Beginning with the line that contains "Um assaltante foi", write out each remaining line of the records below exactly. Do not copy any picture.

═════ The data

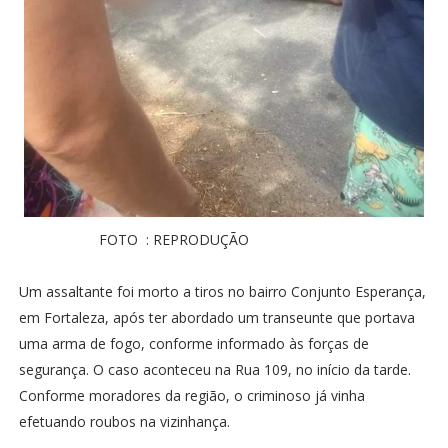
FOTO : REPRODUÇÃO
Um assaltante foi morto a tiros no bairro Conjunto Esperança,
em Fortaleza, após ter abordado um transeunte que portava
uma arma de fogo, conforme informado às forças de
segurança. O caso aconteceu na Rua 109, no início da tarde.
Conforme moradores da região, o criminoso já vinha
efetuando roubos na vizinhança.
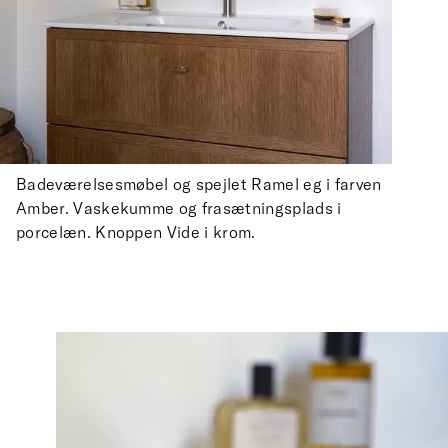
Badeværelsesmøbel og spejlet Ramel eg i farven
Amber. Vaskekumme og frasætningsplads i
porcelæn. Knoppen Vide i krom.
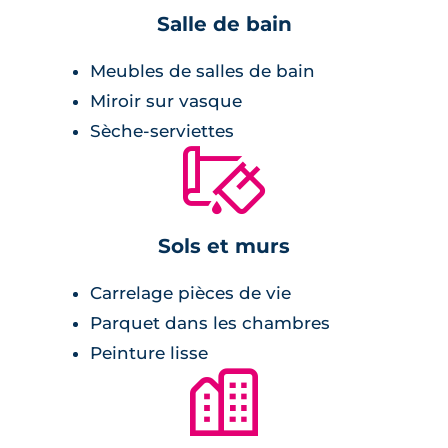
Salle de bain
Meubles de salles de bain
Miroir sur vasque
Sèche-serviettes
🔨
Sols et murs
Carrelage pièces de vie
Parquet dans les chambres
Peinture lisse
🏙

══════════

Result of the exercise »
Um assaltante foi morto a tiros no bairro Conjunto Esperança,
em Fortaleza, após ter abordado um transeunte que portava
uma arma de fogo, conforme informado às forças de
segurança. O caso aconteceu na Rua 109, no início da tarde.
Conforme moradores da região, o criminoso já vinha
efetuando roubos na vizinhança.
Badeværelsesmøbel og spejlet Ramel eg i farven
Amber. Vaskekumme og frasætningsplads i
porcelæn. Knoppen Vide i krom.
Salle de bain
Meubles de salles de bain
Miroir sur vasque
Sèche-serviettes
🔨
Sols et murs
Carrelage pièces de vie
Parquet dans les chambres
Peinture lisse
🏙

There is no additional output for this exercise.